Spliceogen is an integrative, scalable tool for the discovery of splice-altering variants. Variants are assessed for their potential to create or disrupt any of the cis motifs which guide splice site definition: donors, acceptors, branchpoints, enhancers and silencers. Spliceogen integrates predictions from MaxEntScan1, GeneSplicer2, ESRseq3 and Branchpointer4. Spliceogen accepts standard VCF/BED inputs and handles both SNVs and indels.
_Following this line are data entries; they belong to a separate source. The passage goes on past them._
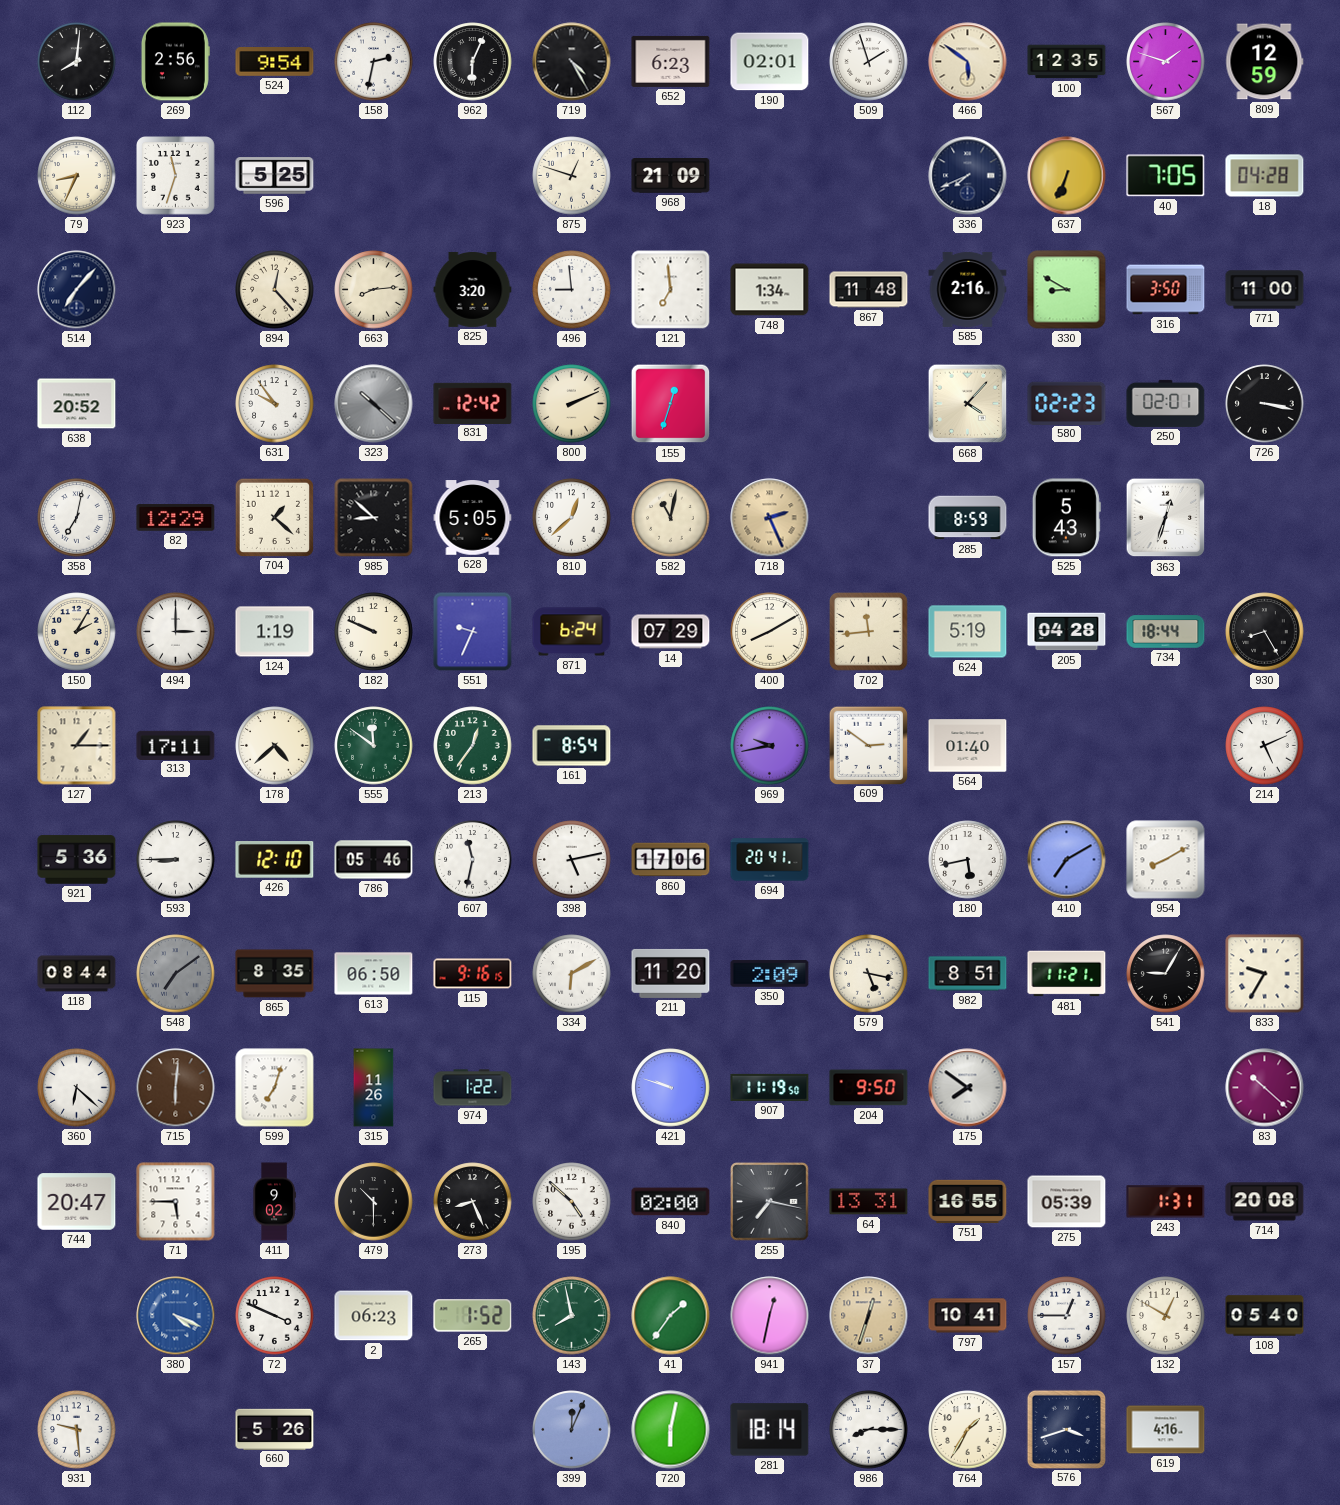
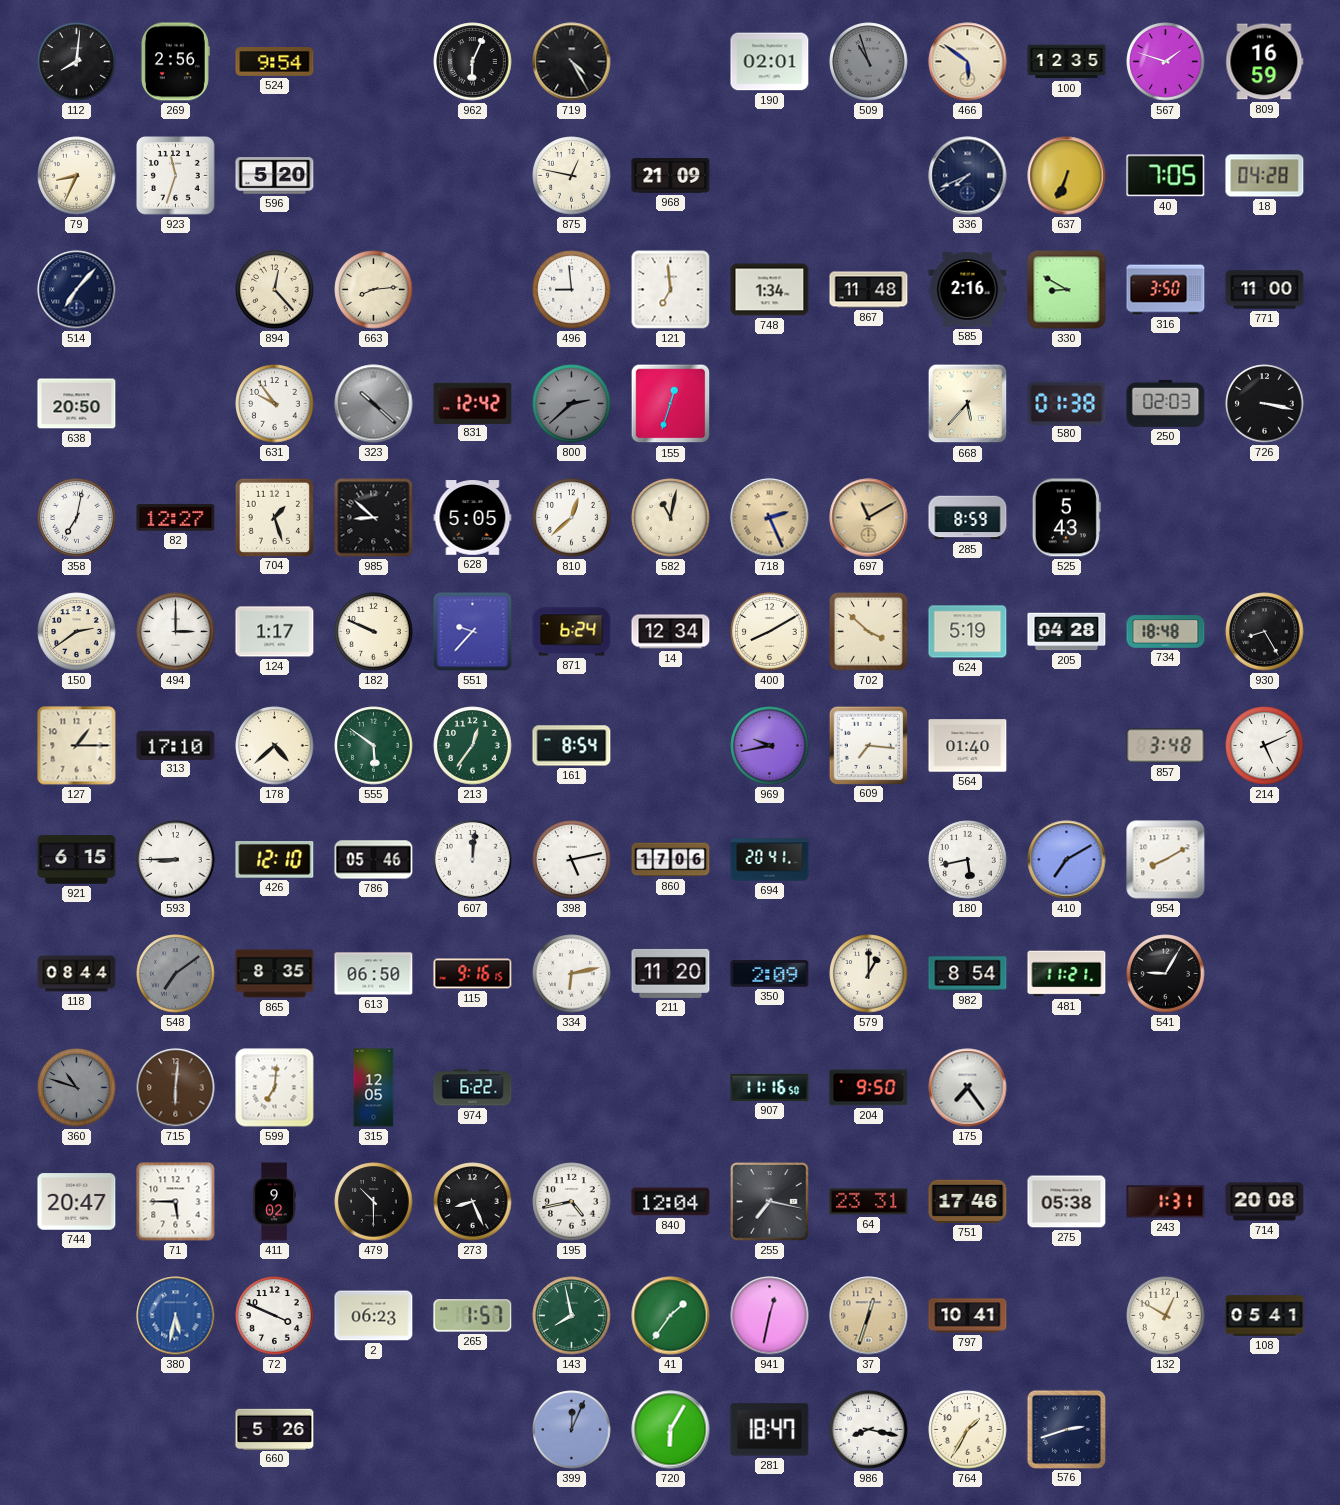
158: 2:32 -> none
652: 6:23 -> none
509: 1:57 -> 10:57
509 dial: white -> grey
809: 12:59 -> 16:59
596: 5:25 -> 5:20
875: 12:48 -> 12:47
825: 3:20 -> none
638: 20:52 -> 20:50
800: 2:11 -> 2:38
800 dial: cream -> grey
668: 4:07 -> 5:37
580: 02:23 -> 01:38
250: 02:01 -> 02:03
82: 12:29 -> 12:27
704: 1:22 -> 1:27
697: none -> 11:10
363: 12:33 -> none
150: 2:05 -> 2:39
124: 1:19 -> 1:17
551: 9:34 -> 9:37
14: 07:29 -> 12:34
702: 11:44 -> 3:52
734: 18:44 -> 18:48
313: 17:11 -> 17:10
555: 11:51 -> 5:51
609: 2:51 -> 7:16
857: none -> 3:48
921: 5:36 -> 6:15
607: 11:32 -> 12:01
334: 6:10 -> 6:13
579: 5:17 -> 1:00
982: 8:51 -> 8:54
833: 9:35 -> none
360: 6:22 -> 10:48
360 dial: white -> grey
599: 7:03 -> 7:01
315: 11:26 -> 12:05
974: 1:22 -> 6:22
421: 9:48 -> none
907: 11:19 -> 11:16
175: 7:51 -> 7:24
83: 10:22 -> none
195: 4:52 -> 4:43
840: 02:00 -> 12:04
64: 13:31 -> 23:31
751: 16:55 -> 17:46
275: 05:39 -> 05:38
380: 4:19 -> 5:32
265: 1:52 -> 1:57
157: 12:45 -> none
108: 05:40 -> 05:41
931: 9:29 -> none
720: 6:02 -> 6:05
281: 18:14 -> 18:47
986: 8:15 -> 8:17
576: 3:42 -> 2:42
619: 4:16 -> none
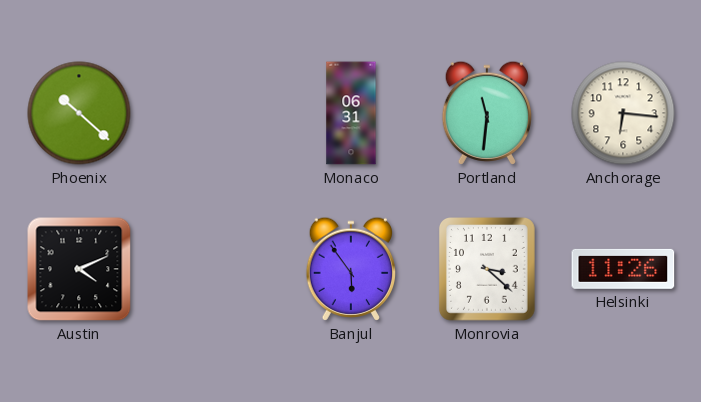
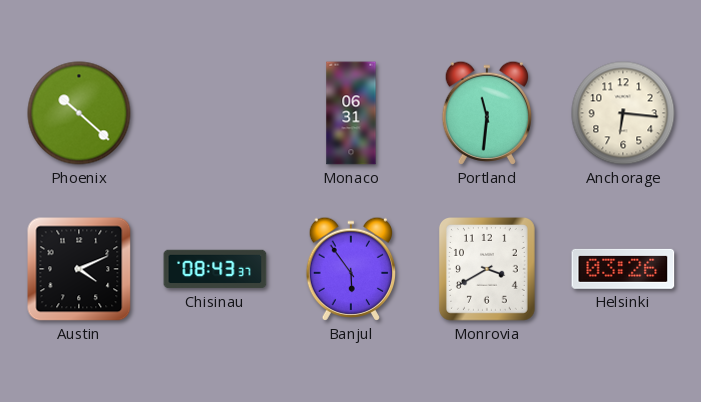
Chisinau: none -> 08:43
Monrovia: 3:22 -> 3:40
Helsinki: 11:26 -> 03:26
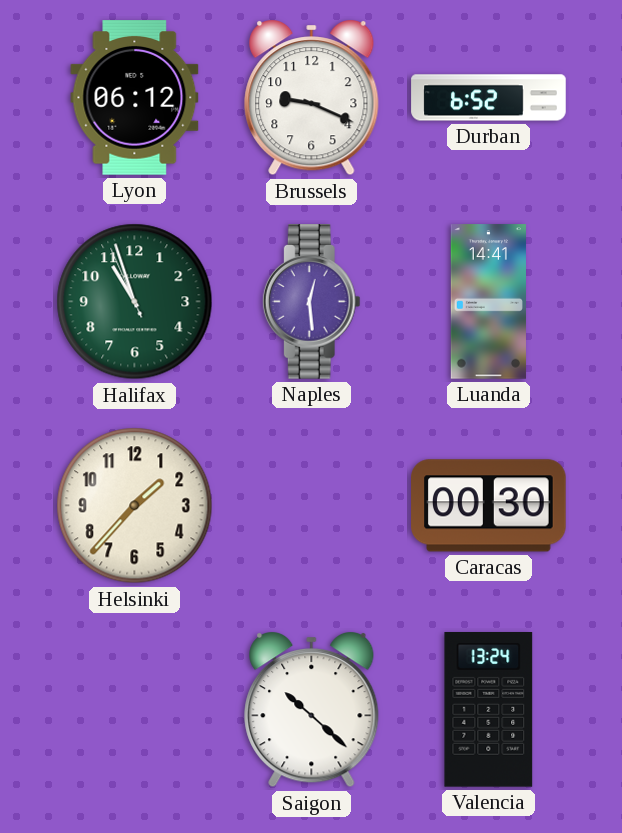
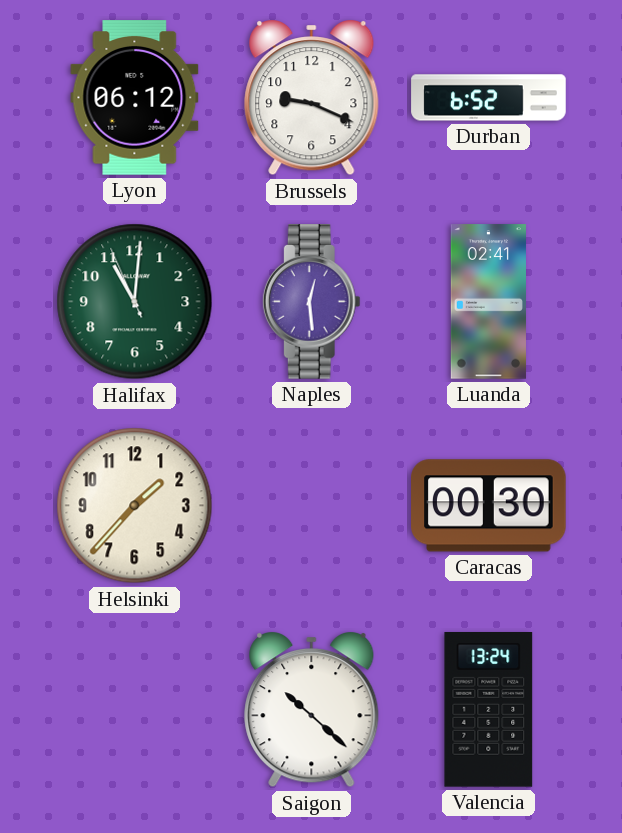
Halifax: 10:56 -> 11:00
Luanda: 14:41 -> 02:41
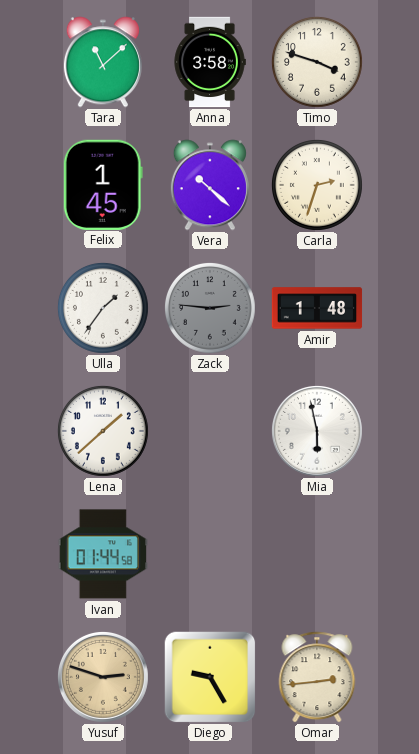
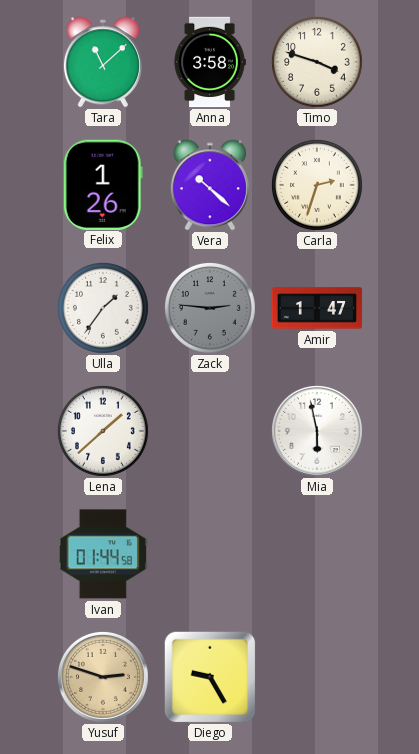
Felix: 1:45 -> 1:26
Amir: 1:48 -> 1:47
Omar: 2:44 -> none
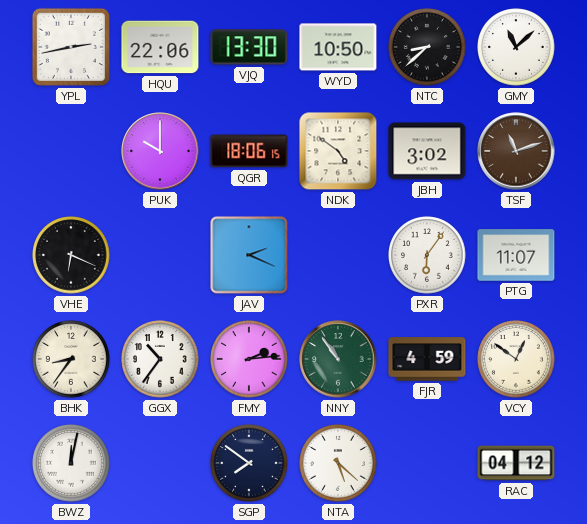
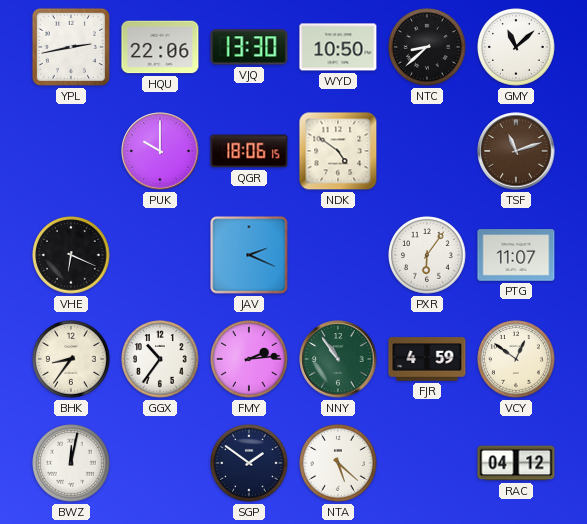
JBH: 3:02 -> none
SGP: 7:51 -> 1:51
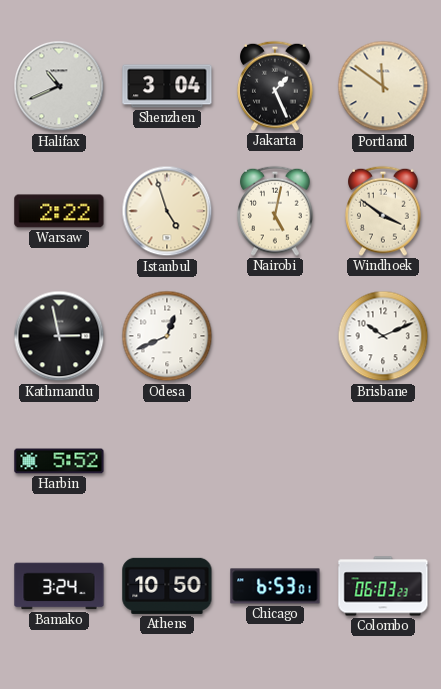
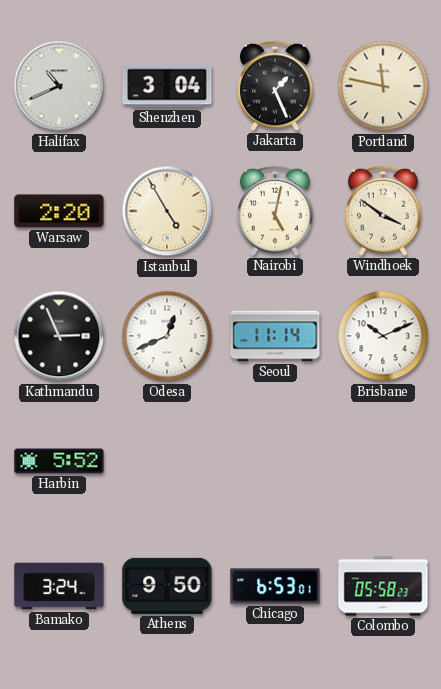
Portland: 11:51 -> 11:47
Warsaw: 2:22 -> 2:20
Istanbul: 4:57 -> 4:55
Kathmandu: 2:58 -> 2:56
Seoul: none -> 11:14
Athens: 10:50 -> 9:50
Colombo: 06:03 -> 05:58
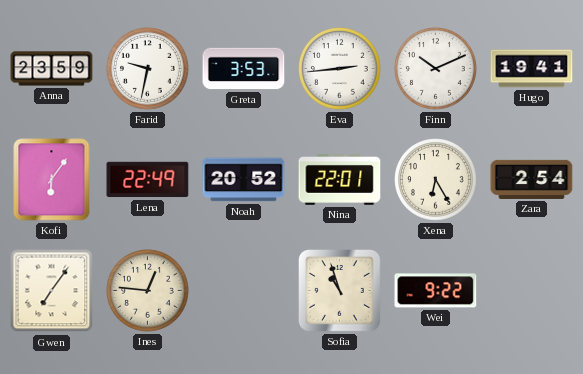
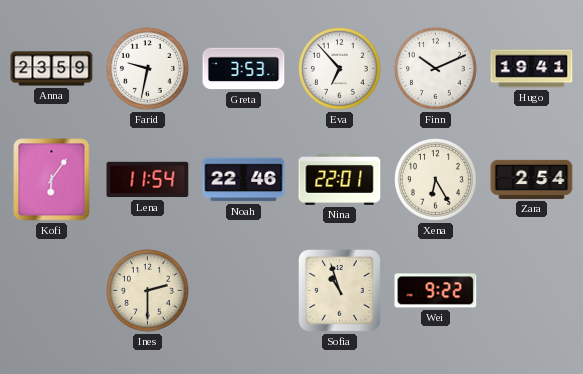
Eva: 2:44 -> 6:53
Lena: 22:49 -> 11:54
Noah: 20:52 -> 22:46
Gwen: 7:06 -> none
Ines: 12:46 -> 2:30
Author and maintainer: Steve Monger - [email protected]
Instructions for installation and obtaining the required genome annotation files.
Navigate to your desired installation directory and clone this repository:
git clone https://github.com/VCCRI/Spliceogen.git Spliceogen
-Any whole genome FASTA (.fa)
-Any GTF genome annotation (.gtf)
Browse and download FASTA/GTF versions from Gencode
Alternatively, some recent (as of 2019) hg38 releases can be retrieved using:
> wget ftp://ftp.ensembl.org/pub/release-95/fasta/homo_sapiens/dna/Homo_sapiens.GRCh38.dna.alt.fa.gz
> gunzip Homo_sapiens.GRCh38.dna.alt.fa.gz
> wget ftp://ftp.ebi.ac.uk/pub/databases/gencode/Gencode_human/release_29/gencode.v29.basic.annotation.gtf.gz
> gunzip gencode.v29.basic.annotation.gtf.gz
-Bedtools (tested on v2.26.0)
-Java
To include (optional) Branchpointer predictions, users require:
-R (tested on v3.4.3)
-Branchpointer
-a BSgenome
The current Bioconductor release of Branchpointer supports SNV predictions. To install it from an R prompt:
> source("https://bioconductor.org/biocLite.R")
> biocLite("branchpointer")
The development version of Branchpointer also supports indels. To install this version instead:
> library(devtools)
> install_github("betsig/branchpointer_dev")
From an R prompt, install the hg38 BSgenomes package using the below command. For hg19, edit the 3rd line to "hg19".
> if (!requireNamespace("BiocManager", quietly = TRUE))
> install.packages("BiocManager")
> BiocManager::install("BSgenome.Hsapiens.UCSC.hg38", version = "3.8")
Alternatively, a docker image is provided with all dependencies installed. With docker installed, the basic command is:
> docker run -it mictro/spliceogen:latest /bin/bash
Or to run it with access to a local directory (containing your VCF/BED/GTF/FASTA files), use the command below. Replace $(pwd) with the path of your directory. The name of the destination directory (/my_dir) can be changed to anything.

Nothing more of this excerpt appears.